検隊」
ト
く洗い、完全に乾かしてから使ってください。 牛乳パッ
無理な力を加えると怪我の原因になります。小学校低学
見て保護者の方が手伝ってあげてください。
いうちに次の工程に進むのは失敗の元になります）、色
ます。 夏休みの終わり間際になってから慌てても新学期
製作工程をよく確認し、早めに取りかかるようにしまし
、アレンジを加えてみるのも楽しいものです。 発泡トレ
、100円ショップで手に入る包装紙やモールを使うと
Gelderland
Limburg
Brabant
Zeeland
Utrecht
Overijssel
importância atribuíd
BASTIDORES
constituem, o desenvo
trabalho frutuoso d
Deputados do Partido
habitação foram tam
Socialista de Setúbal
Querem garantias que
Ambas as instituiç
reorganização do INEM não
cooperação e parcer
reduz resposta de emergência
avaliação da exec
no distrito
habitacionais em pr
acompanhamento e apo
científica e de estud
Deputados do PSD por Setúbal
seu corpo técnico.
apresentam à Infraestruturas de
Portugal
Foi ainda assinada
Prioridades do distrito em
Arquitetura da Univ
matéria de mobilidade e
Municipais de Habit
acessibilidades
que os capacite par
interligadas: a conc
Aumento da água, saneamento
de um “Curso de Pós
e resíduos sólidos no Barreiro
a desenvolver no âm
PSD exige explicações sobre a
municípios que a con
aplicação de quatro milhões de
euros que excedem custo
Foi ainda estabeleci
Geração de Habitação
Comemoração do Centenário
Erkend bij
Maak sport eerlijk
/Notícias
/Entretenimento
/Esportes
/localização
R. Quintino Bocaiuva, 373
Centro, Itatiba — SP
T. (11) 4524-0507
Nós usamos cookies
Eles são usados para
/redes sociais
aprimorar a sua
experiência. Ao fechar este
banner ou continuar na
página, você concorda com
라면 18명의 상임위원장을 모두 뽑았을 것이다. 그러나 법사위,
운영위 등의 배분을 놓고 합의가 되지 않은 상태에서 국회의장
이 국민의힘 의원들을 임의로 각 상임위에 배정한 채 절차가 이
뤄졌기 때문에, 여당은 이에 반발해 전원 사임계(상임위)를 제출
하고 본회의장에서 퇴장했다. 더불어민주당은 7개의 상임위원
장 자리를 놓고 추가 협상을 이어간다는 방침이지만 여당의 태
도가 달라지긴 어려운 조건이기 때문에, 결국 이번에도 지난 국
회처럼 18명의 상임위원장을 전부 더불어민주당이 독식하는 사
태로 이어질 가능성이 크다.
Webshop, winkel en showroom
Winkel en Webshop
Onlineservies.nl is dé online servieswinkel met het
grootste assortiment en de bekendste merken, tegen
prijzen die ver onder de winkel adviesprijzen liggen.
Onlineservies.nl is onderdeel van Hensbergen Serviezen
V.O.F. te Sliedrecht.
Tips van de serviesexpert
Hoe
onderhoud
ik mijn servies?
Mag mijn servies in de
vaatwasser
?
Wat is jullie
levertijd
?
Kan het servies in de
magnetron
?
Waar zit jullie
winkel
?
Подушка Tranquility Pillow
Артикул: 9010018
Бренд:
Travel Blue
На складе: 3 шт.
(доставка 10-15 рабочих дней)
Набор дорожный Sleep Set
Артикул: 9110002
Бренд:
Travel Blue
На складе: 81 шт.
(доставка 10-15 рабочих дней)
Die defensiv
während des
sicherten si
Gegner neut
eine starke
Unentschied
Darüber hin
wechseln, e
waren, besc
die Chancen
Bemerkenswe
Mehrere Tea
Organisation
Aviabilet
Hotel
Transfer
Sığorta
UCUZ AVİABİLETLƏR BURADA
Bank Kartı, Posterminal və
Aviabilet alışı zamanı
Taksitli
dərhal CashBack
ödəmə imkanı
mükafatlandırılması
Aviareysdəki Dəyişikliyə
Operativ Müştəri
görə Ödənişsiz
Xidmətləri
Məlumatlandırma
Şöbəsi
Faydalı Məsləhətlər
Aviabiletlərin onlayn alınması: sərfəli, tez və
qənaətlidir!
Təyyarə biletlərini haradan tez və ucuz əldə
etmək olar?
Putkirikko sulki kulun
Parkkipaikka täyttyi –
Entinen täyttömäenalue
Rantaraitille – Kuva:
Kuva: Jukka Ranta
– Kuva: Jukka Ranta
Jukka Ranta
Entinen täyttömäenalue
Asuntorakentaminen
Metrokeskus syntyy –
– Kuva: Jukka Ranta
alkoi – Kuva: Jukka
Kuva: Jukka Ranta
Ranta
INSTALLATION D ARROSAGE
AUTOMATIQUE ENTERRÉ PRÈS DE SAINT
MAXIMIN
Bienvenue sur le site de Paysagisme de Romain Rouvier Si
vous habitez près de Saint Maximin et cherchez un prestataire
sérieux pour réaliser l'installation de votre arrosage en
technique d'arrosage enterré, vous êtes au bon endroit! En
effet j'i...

--

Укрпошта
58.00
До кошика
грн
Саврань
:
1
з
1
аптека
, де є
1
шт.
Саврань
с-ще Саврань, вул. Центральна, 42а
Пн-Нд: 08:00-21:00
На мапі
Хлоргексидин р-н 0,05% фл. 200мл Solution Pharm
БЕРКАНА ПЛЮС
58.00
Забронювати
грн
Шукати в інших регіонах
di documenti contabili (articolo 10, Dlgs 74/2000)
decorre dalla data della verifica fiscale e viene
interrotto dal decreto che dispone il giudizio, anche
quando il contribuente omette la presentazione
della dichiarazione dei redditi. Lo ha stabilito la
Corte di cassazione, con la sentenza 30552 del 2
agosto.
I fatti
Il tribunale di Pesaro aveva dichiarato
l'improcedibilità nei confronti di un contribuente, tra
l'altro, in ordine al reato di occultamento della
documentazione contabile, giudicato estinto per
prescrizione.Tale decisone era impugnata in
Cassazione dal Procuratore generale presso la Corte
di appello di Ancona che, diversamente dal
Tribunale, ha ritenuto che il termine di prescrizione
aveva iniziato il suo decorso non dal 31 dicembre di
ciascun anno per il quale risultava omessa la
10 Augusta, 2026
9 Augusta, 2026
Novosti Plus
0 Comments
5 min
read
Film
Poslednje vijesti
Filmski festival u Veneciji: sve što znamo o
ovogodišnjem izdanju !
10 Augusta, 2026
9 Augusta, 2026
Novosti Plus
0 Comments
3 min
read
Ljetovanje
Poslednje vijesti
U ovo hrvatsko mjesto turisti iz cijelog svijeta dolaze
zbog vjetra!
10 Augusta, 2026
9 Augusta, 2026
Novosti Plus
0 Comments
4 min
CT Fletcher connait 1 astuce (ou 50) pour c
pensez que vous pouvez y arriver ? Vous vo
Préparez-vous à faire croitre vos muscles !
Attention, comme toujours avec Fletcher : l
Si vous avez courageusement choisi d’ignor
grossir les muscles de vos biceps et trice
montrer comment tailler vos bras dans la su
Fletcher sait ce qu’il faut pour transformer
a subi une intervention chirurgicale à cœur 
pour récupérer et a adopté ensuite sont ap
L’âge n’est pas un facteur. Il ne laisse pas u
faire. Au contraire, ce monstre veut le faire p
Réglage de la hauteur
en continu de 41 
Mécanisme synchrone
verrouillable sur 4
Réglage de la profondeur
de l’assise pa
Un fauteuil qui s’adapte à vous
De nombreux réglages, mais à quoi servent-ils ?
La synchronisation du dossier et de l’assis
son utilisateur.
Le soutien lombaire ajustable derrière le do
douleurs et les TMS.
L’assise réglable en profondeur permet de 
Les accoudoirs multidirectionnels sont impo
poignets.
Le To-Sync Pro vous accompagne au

--

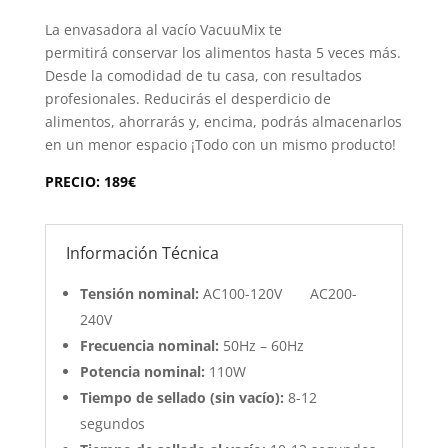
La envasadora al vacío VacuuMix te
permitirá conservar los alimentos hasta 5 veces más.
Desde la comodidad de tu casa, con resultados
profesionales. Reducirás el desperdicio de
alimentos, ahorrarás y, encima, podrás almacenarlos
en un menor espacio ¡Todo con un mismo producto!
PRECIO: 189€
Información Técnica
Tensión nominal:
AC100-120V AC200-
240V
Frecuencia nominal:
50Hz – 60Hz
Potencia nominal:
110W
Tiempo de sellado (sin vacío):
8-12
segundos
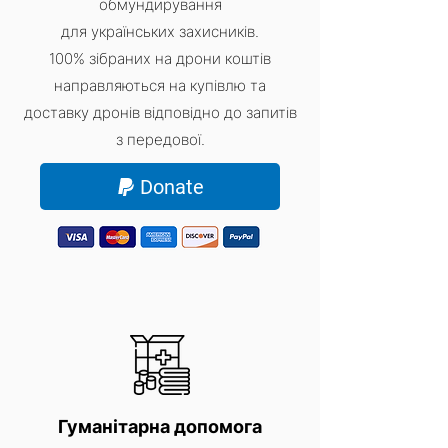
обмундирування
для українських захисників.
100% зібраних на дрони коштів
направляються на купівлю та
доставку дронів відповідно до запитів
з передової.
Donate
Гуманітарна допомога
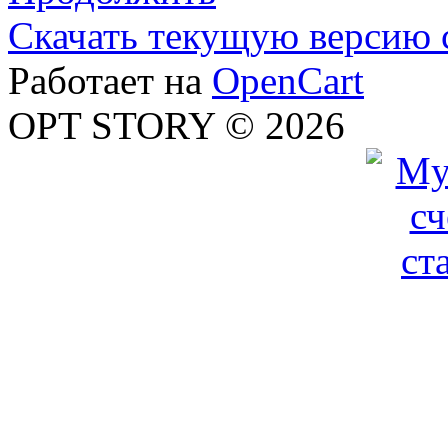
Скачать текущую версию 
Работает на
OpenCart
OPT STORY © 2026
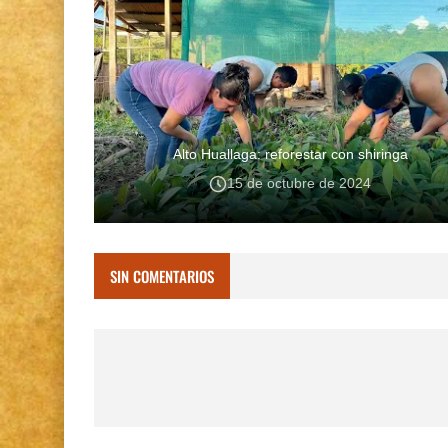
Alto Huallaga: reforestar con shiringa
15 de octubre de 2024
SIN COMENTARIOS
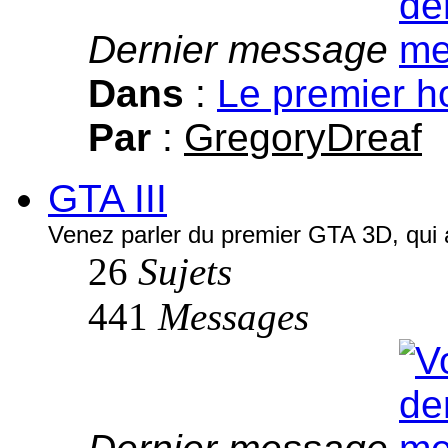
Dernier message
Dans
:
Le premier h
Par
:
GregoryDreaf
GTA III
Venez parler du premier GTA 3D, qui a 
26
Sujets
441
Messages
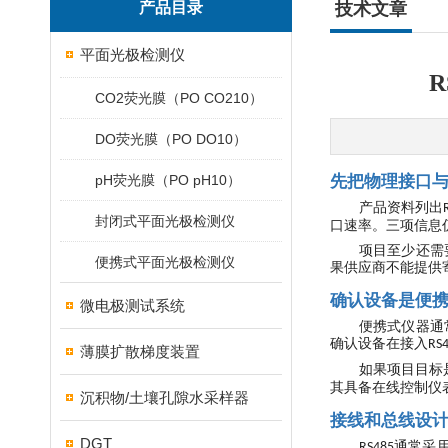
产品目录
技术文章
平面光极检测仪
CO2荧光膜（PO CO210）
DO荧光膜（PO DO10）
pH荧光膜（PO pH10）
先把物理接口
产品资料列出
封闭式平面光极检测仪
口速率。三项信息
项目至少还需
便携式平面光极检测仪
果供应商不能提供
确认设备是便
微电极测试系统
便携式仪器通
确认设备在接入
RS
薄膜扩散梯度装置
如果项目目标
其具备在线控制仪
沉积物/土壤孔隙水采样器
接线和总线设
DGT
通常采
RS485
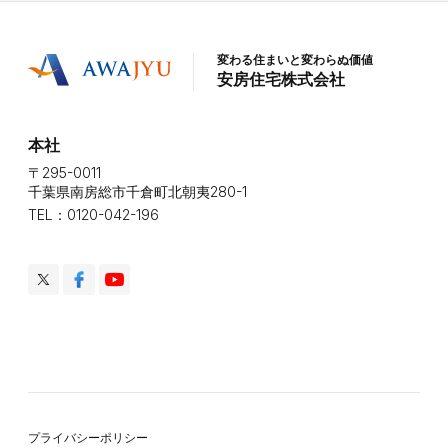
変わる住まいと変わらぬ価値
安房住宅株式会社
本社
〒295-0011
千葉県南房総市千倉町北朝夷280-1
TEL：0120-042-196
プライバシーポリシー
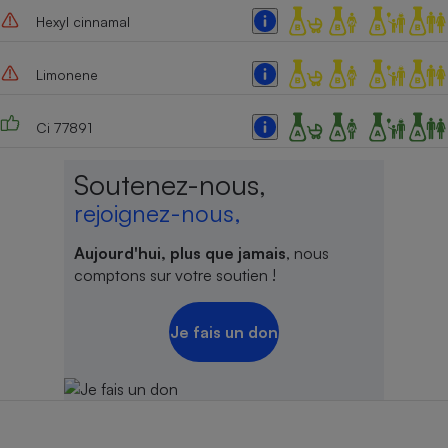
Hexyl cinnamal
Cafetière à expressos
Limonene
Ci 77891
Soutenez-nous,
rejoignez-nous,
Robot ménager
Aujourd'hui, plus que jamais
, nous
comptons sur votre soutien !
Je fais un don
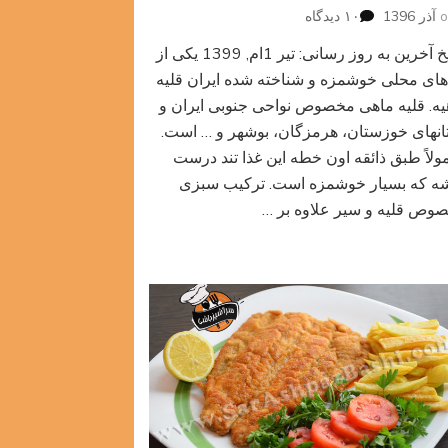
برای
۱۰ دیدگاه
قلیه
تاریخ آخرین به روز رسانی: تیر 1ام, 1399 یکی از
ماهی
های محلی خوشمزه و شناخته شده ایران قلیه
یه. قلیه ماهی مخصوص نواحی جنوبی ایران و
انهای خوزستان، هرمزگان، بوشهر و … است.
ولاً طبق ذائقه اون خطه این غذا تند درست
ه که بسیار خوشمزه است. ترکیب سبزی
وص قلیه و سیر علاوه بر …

Work task
Transcribe, exactly and without additions, the lines of the records above, beginning with the line that contains "banner ou continuar na" and ending with the line that contains "도가 달라지긴 어려운 조건이기 때문에, 결국 이번에도 지난 국", both included.

Answer area
banner ou continuar na
página, você concorda com
라면 18명의 상임위원장을 모두 뽑았을 것이다. 그러나 법사위,
운영위 등의 배분을 놓고 합의가 되지 않은 상태에서 국회의장
이 국민의힘 의원들을 임의로 각 상임위에 배정한 채 절차가 이
뤄졌기 때문에, 여당은 이에 반발해 전원 사임계(상임위)를 제출
하고 본회의장에서 퇴장했다. 더불어민주당은 7개의 상임위원
장 자리를 놓고 추가 협상을 이어간다는 방침이지만 여당의 태
도가 달라지긴 어려운 조건이기 때문에, 결국 이번에도 지난 국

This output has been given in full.